E no acórdão no mesmo Tribunal de 21-06-2011, processo n.º 0208/10:
“[…] a revogação pressupõe a entrada em vigor de uma nova lei (nº 1, in fine) e que pode ser expressa ou tácita (nº 2). “É expressa quando consta de declaração feita na lei posterior (fica revogado…). […] É tácita quando resulta da incompatibilidade entre as disposições novas e as antigas ou quando a nova lei regula toda a matéria da lei anterior, substituindo-a globalmente.”
Em face disto, a lei anterior apenas se pode ter como revogada na medida da sua incompatibilidade com a lei posterior. Assim, onde não se pode constatar tal incompatibilidade terá de aceitar-se a coexistência dos dois diplomas, embora, naturalmente, com domínios de aplicação diversos – cf. neste sentido, acórdão do Supremo Tribunal de Justiça de 9-06-1992, processo n.º 082458.
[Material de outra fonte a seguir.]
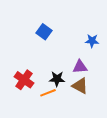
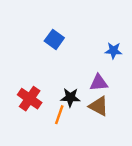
orange line: (48, 93) -> (59, 115), turned -49

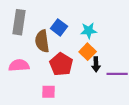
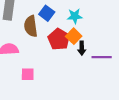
red pentagon: (61, 64) -> (59, 39), moved
pink square: (49, 92) -> (28, 74), moved

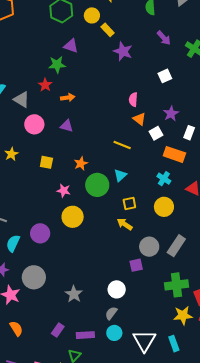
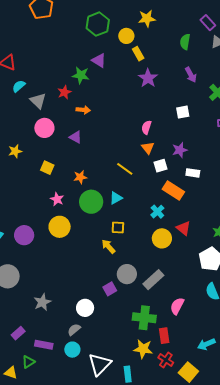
white rectangle: (189, 133) -> (193, 173), turned 64
yellow circle: (164, 207) -> (162, 238), moved
purple square: (136, 265) -> (110, 289), turned -32

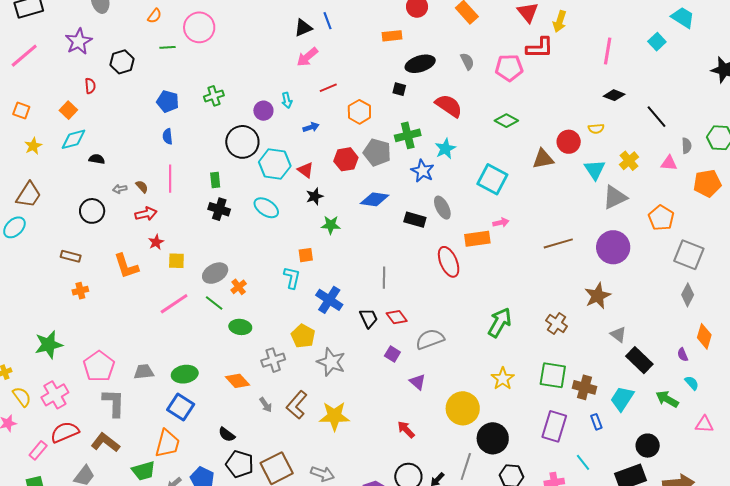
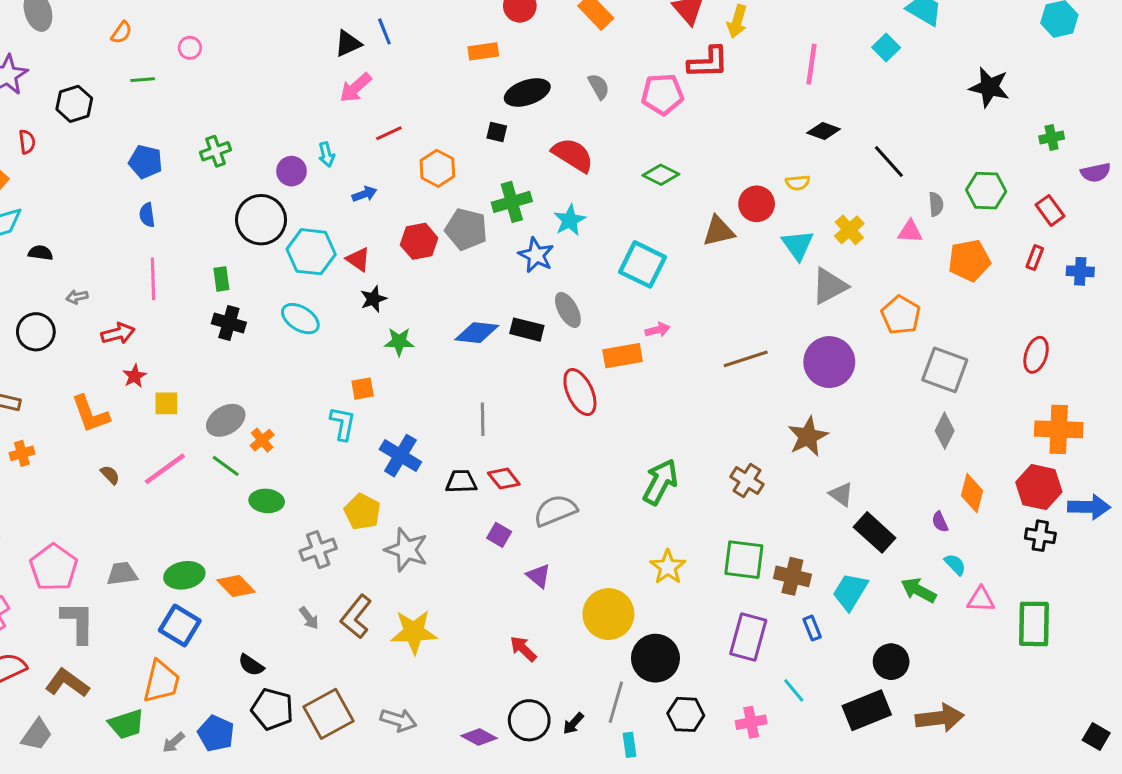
pink circle: (199, 27) -> (190, 48), size x0.5
brown semicircle: (142, 187) -> (110, 475), moved
blue diamond: (375, 199) -> (477, 333), moved
black trapezoid: (369, 318) -> (461, 482), turned -65
orange diamond: (237, 381) -> (236, 586), moved
pink triangle: (704, 424) -> (981, 599), moved

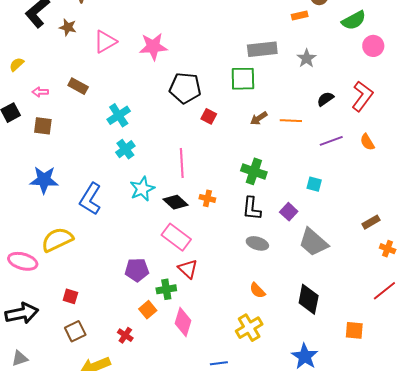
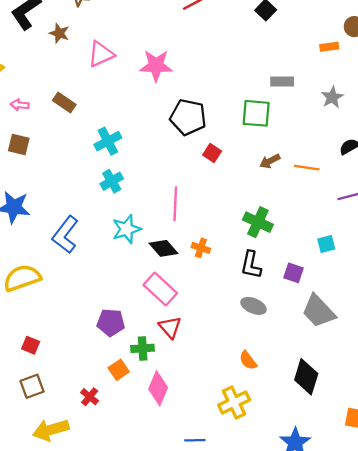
gray rectangle: (262, 49) -> (282, 82), size x0.7
cyan square: (314, 184) -> (326, 244), turned -35
purple square: (289, 212) -> (294, 273), turned -30

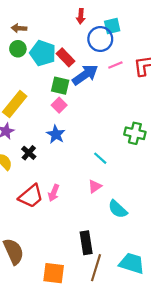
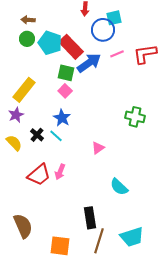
red rectangle: (66, 57) -> (71, 47), size x1.4
cyan line: (100, 158) -> (56, 136), moved
pink triangle: (95, 186) -> (98, 148), moved
cyan trapezoid: (132, 263) -> (132, 237), turned 145

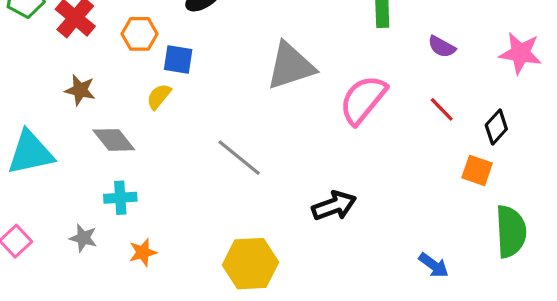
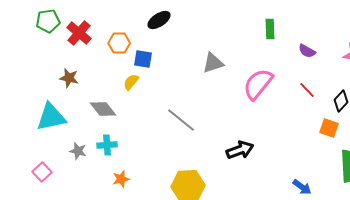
gray triangle: (291, 66) -> (213, 63), size x0.7
brown star: (80, 90) -> (69, 78), moved
gray star: (83, 238) -> (78, 151), moved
Ora, nenhuma incompatibilidade se detecta entre a aplicação do procedimento de injunção à cobrança das dívidas decorrentes da prestação de cuidados de saúde, a par da manutenção de uma outra via de resolução, através da arbitragem, pelo que o art.º 192º da Lei n.º 64-B/2011, de 30 de Dezembro não revogou, de forma expressa ou tácita, o art. 24º do DL 34/2008, de 26 de Fevereiro ou o art.º 8º do DL n.º 218/99, de 15 de Junho, dele nada se podendo extrair quanto a uma intenção do legislador, presente ou futura, de afastar a criação de um tribunal arbitral[6] - cf. neste sentido, acórdão da 3ª Secção do Tribunal da Relação de Lisboa de 27-10-2021, proferido no processo n.º 1894/18.9PBFUN[7]; reconhecendo esta isenção subjectiva de custas, embora sem apreciar esta questão em concreto, o acórdão do Tribunal Central Administrativo Sul de 5-06-2014, processo n.º 10121/13.
Procede, assim, a presente apelação, o que implica a revogação da decisão recorrida, com o consequente reconhecimento de que o recorrente beneficia da isenção de custas processuais decorrente da previsão do art. 24º do DL 34/2008, de 26 de Fevereiro.
Das Custas
De acordo com o disposto no art. 527º, n.º 1 do CPC, a decisão que julgue a acção ou algum dos seus incidentes ou recursos condena em custas a parte que a elas houver dado causa ou, não havendo vencimento da acção, quem do processo tirou proveito. O n.º 2 acrescenta que dá causa às custas do processo a parte vencida, na proporção em que o for.
Nos termos do art. 1º, n.º 2 do RCP considera-se processo autónomo para efeitos de custas, cada recurso, desde que origine tributação própria.
O presente recurso procede integralmente.
Dado que a requerida não influenciou a decisão recorrida nem a decisão deste recurso, não pode ser considerada vencida para os efeitos previstos no art. 527º, n.ºs 1 e 2 do CPC.
Por sua vez, quem do recurso tirou proveito e, por isso, seria responsável pelo pagamento das respectivas custas, seria a recorrente, que, porém, está isenta do pagamento de custas processuais.
Não há, assim, lugar ao pagamento de custas em qualquer das suas vertentes.